Ci si potrebbe interrogare sull’esatta natura dei testi qui raccolti da Patrizia Santi sotto il titolo ingannevolmente idillico di «Caro marzo»: poemettini in prosa, prose liriche, prose poetiche, prose-poesie, “prose in poesia” (titolo di un libro della fine degli anni Settanta)? Il pensiero potrebbe anche ritornare alle due partizioni nella prima parte della raccolta «Tutte le opere» di Giovanni Papini edita alla fine degli anni Cinquanta: una intitolata «Poesia in versi» e l’altra, «Poesia in prosa». Ma la questione in fondo è semplice: queste sono poesie, punto. Con una poeticità contagiosa che si estende anche all’«Introduzione», dove l’autrice – piuttosto che “spiegare” la sua raccolta – sceglie di parafrasarla con una serie di citazioni dalle sue poesie.
Questo libro rientra dunque – con una sua pronunzia personale, beninteso – in una ben collaudata (per ricorrere al termine marinettiano) tradizione del moderno: dove la “metrica” non è più quella del verso libero, ma si identifica essenzialmente con le torsioni della sintassi. D’altra parte, l’elemento qui più originale è la combinazione di note a piè di pagina nel senso abituale del termine con quelle che potremmo chiamare pseudo-note, e che l’autrice designa ogni volta come «Lasso susseguente»: dopo i “versi”, in alto nella pagina, nella parte inferiore viene in certo senso lasciato un lasso di tempo, così che abbia luogo una frase che indossa la veste di una conclusione, creando intorno al testo un’aura di pensosità.
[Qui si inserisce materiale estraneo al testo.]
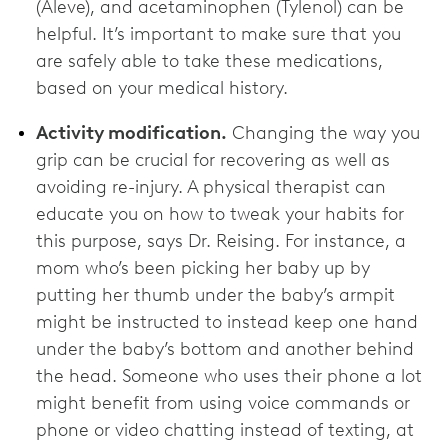
(Aleve), and acetaminophen (Tylenol) can be
helpful. It’s important to make sure that you
are safely able to take these medications,
based on your medical history.
Activity modification.
Changing the way you
grip can be crucial for recovering as well as
avoiding re-injury. A physical therapist can
educate you on how to tweak your habits for
this purpose, says Dr. Reising. For instance, a
mom who’s been picking her baby up by
putting her thumb under the baby’s armpit
might be instructed to instead keep one hand
under the baby’s bottom and another behind
the head. Someone who uses their phone a lot
might benefit from using voice commands or
phone or video chatting instead of texting, at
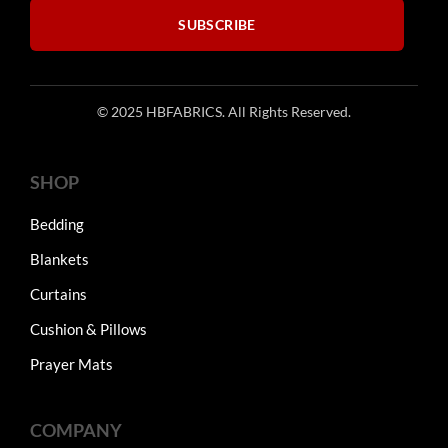
SUBSCRIBE
© 2025 HBFABRICS. All Rights Reserved.
SHOP
Bedding
Blankets
Curtains
Cushion & Pillows
Prayer Mats
COMPANY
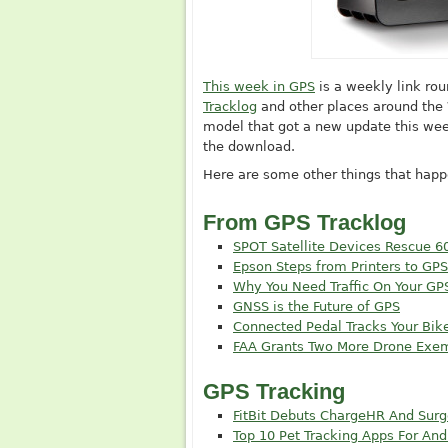
This week in GPS
is a weekly link ro
Tracklog
and other places around the
model that got a new update this wee
the download.
Here are some other things that happ
From GPS Tracklog
SPOT Satellite Devices Rescue 6
Epson Steps from Printers to GPS
Why You Need Traffic On Your GP
GNSS is the Future of GPS
Connected Pedal Tracks Your Bik
FAA Grants Two More Drone Exe
GPS Tracking
FitBit Debuts ChargeHR And Surg
Top 10 Pet Tracking Apps For And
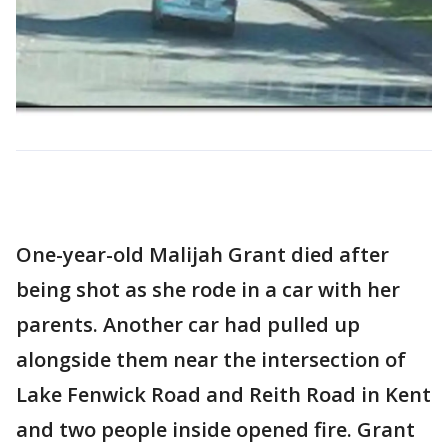
One-year-old Malijah Grant died after
being shot as she rode in a car with her
parents. Another car had pulled up
alongside them near the intersection of
Lake Fenwick Road and Reith Road in Kent
and two people inside opened fire. Grant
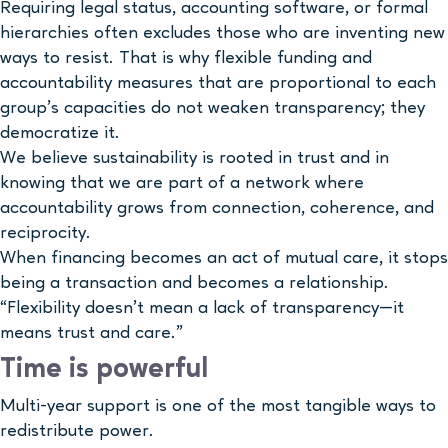
Requiring legal status, accounting software, or formal
hierarchies often excludes those who are inventing new
ways to resist. That is why flexible funding and
accountability measures that are proportional to each
group’s capacities do not weaken transparency; they
democratize it.
We believe sustainability is rooted in trust and in
knowing that we are part of a network where
accountability grows from connection, coherence, and
reciprocity.
When financing becomes an act of mutual care, it stops
being a transaction and becomes a relationship.
“Flexibility doesn’t mean a lack of transparency—it
means trust and care.”
Time is powerful
Multi-year support is one of the most tangible ways to
redistribute power.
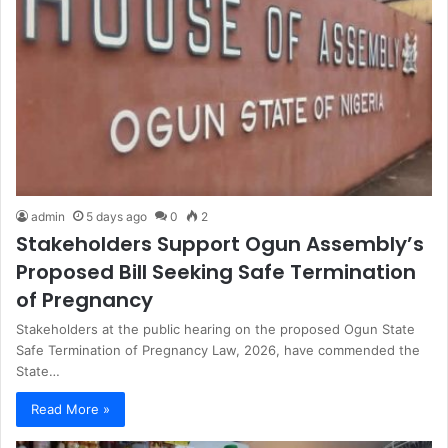
admin
5 days ago
0
2
Stakeholders Support Ogun Assembly’s
Proposed Bill Seeking Safe Termination
of Pregnancy
Stakeholders at the public hearing on the proposed Ogun State
Safe Termination of Pregnancy Law, 2026, have commended the
State…
Read More »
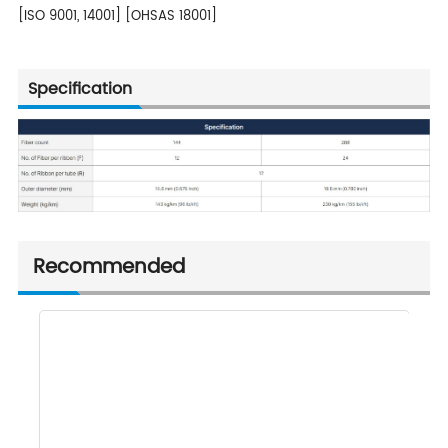
[ISO 9001, 14001] [OHSAS 18001]
Specification
Recommended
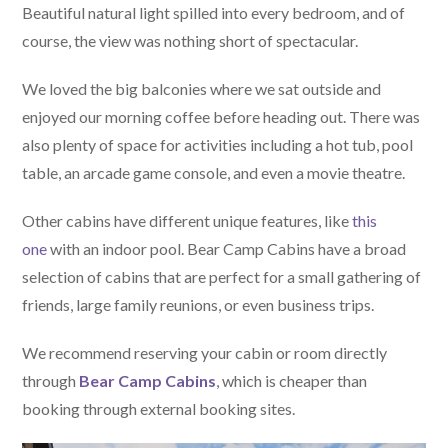
Beautiful natural light spilled into every bedroom, and of
course, the view was nothing short of spectacular.
We loved the big balconies where we sat outside and
enjoyed our morning coffee before heading out. There was
also plenty of space for activities including a hot tub, pool
table, an arcade game console, and even a movie theatre.
Other cabins have different unique features, like
this
one
with an indoor pool. Bear Camp Cabins have a broad
selection of cabins that are perfect for a small gathering of
friends, large family reunions, or even business trips.
We recommend reserving your cabin or room directly
through
Bear Camp Cabins
, which is cheaper than
booking through external booking sites.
Quali temi emergono (nella misura in cui sia possibile individuarli all’interno del magma poetico)? Il tema di una Bologna universitaria e giovanile, dove la «Bildung» dell’autrice viene evocata con rapide pennellate espressionistiche (che a volte ricordano certe pagine in prosa lirica di Dino Campana, saltuario ma intenso studente a Bologna); e il tema di una degenza ospedaliera – degenza evocata con toni di un biancore sognante, piuttosto che drammatico. «Caro marzo» è un libro non-solito, per fortuna: un’opera dove la contemplazione si trasforma in bruciante vitalità.